◆ Requirement ◆
The answer must be an exact copy of the lines from the one containing "What do you see at coordinates (216, 875)" through the last line of the records, with no pictures.

(Stored data)
+ + + +

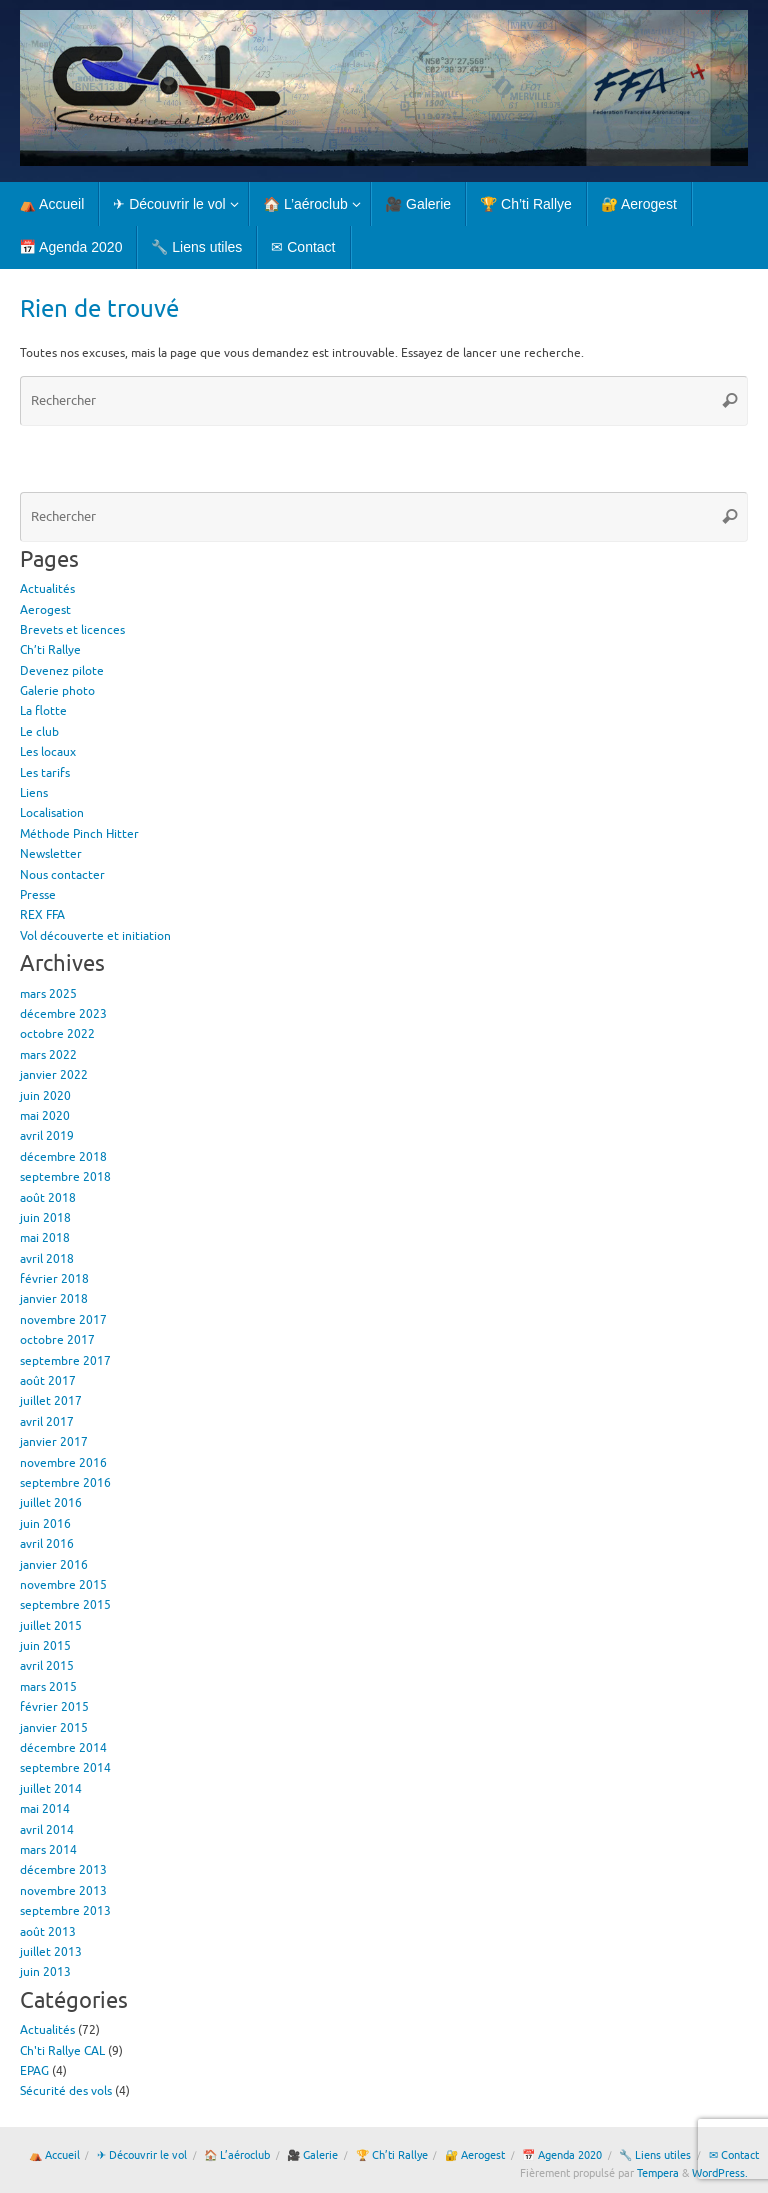 The width and height of the screenshot is (768, 2193). What do you see at coordinates (39, 732) in the screenshot?
I see `Le club` at bounding box center [39, 732].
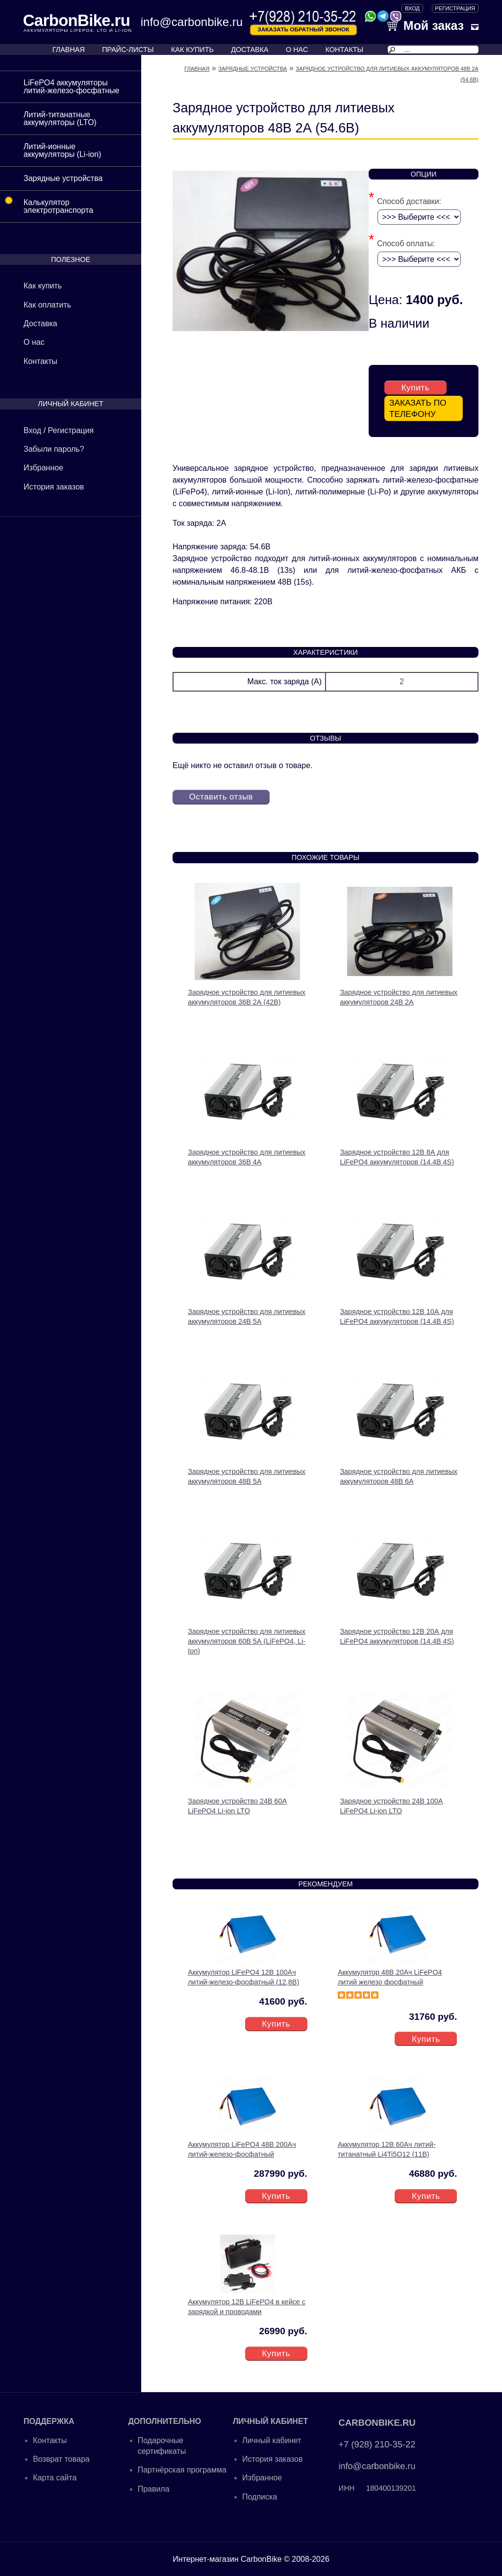 The height and width of the screenshot is (2576, 502). I want to click on Заказать обратный звонок, so click(303, 29).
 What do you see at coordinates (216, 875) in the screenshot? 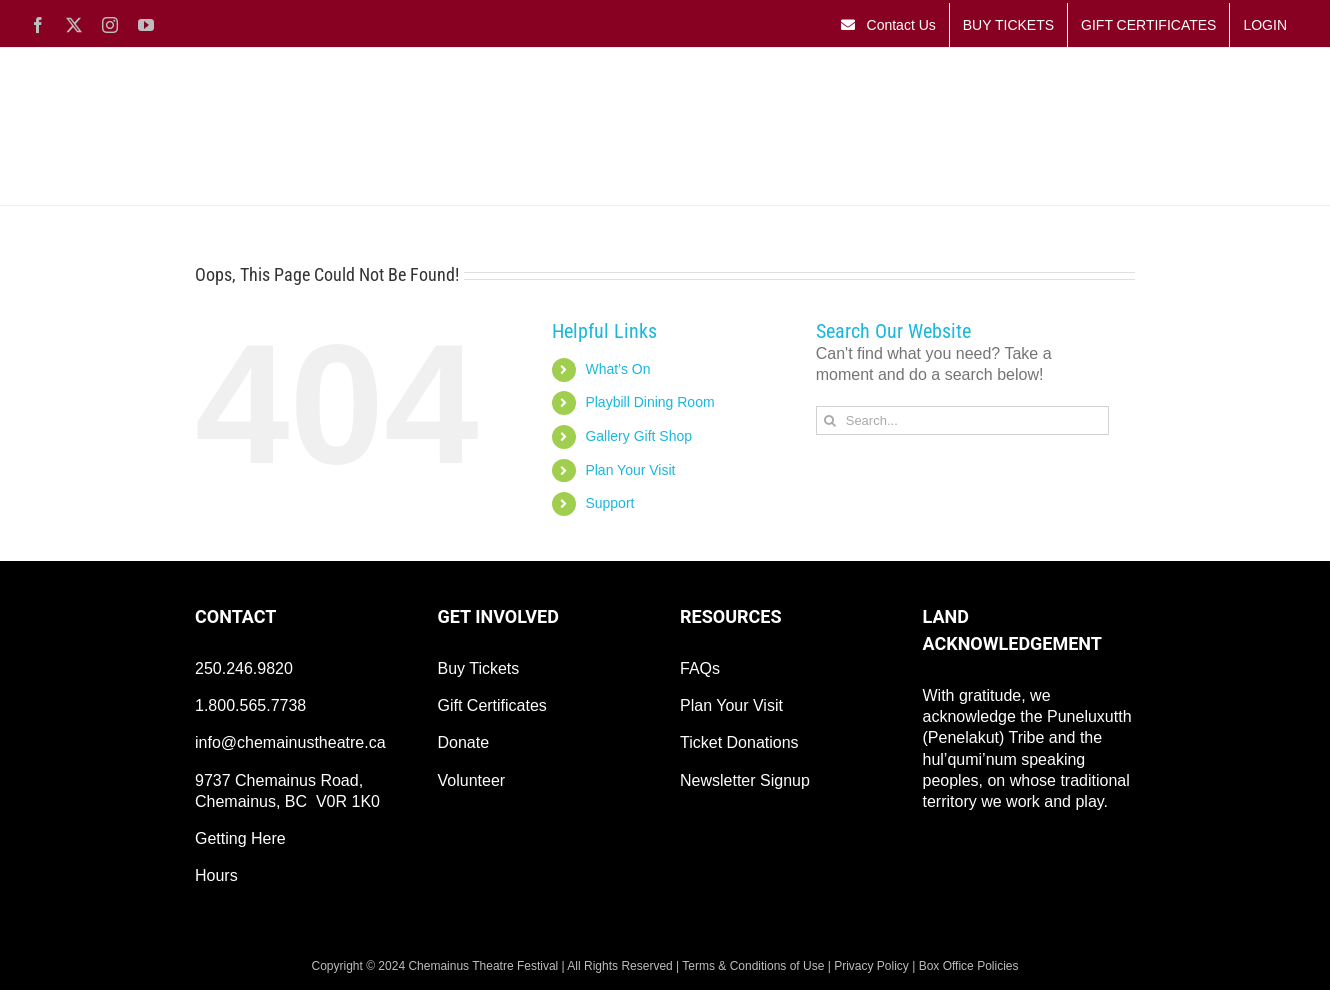
I see `Hours` at bounding box center [216, 875].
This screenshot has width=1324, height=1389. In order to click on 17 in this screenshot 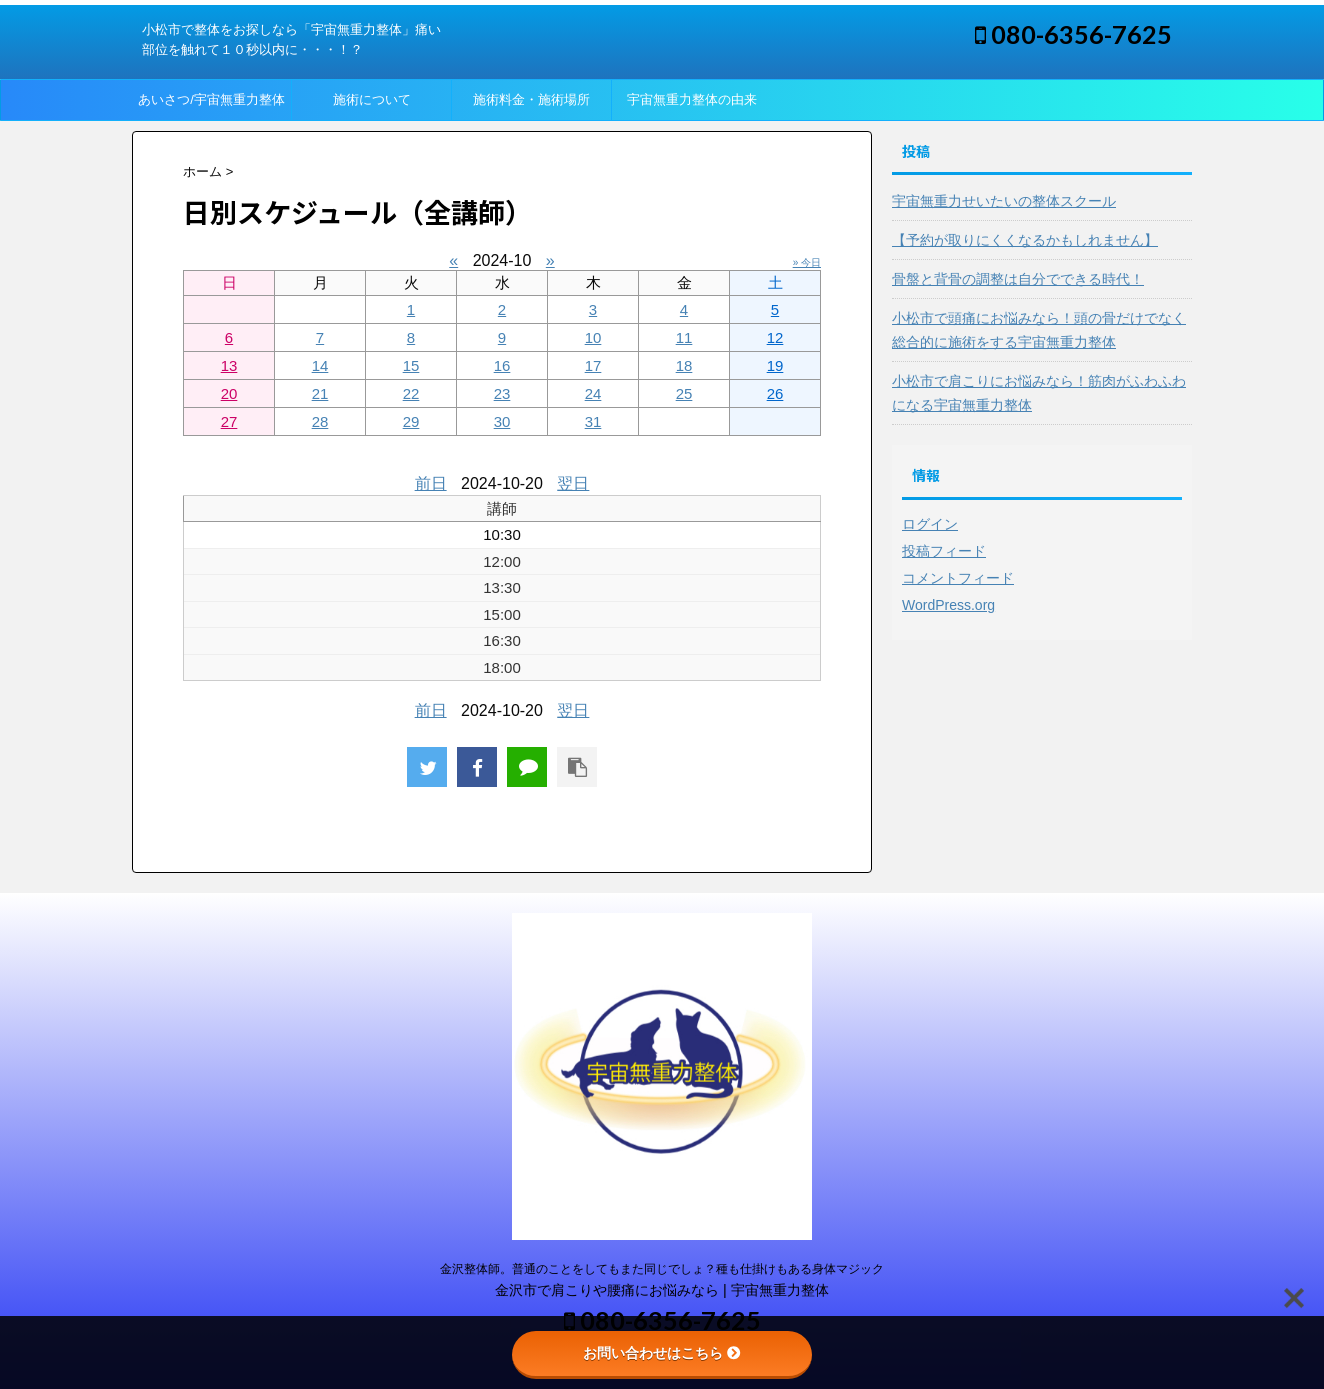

+ + + +

◆ Result of this exercise ◆
 What do you see at coordinates (216, 875) in the screenshot? 
I see `Hours` at bounding box center [216, 875].
This screenshot has width=1324, height=1389. In order to click on 17 in this screenshot 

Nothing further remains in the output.